▸ Try it
Search the data below for the word "facilities" and copy each line that holds it.

▸ Source data
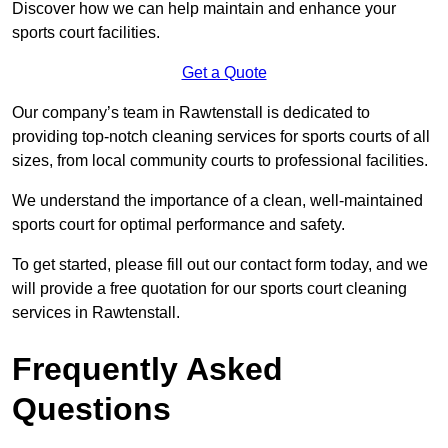
Discover how we can help maintain and enhance your
sports court facilities.
Get a Quote
Our company’s team in Rawtenstall is dedicated to
providing top-notch cleaning services for sports courts of all
sizes, from local community courts to professional facilities.
We understand the importance of a clean, well-maintained
sports court for optimal performance and safety.
To get started, please fill out our contact form today, and we
will provide a free quotation for our sports court cleaning
services in Rawtenstall.
Frequently Asked
Questions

▸ Answer below
sports court facilities.
sizes, from local community courts to professional facilities.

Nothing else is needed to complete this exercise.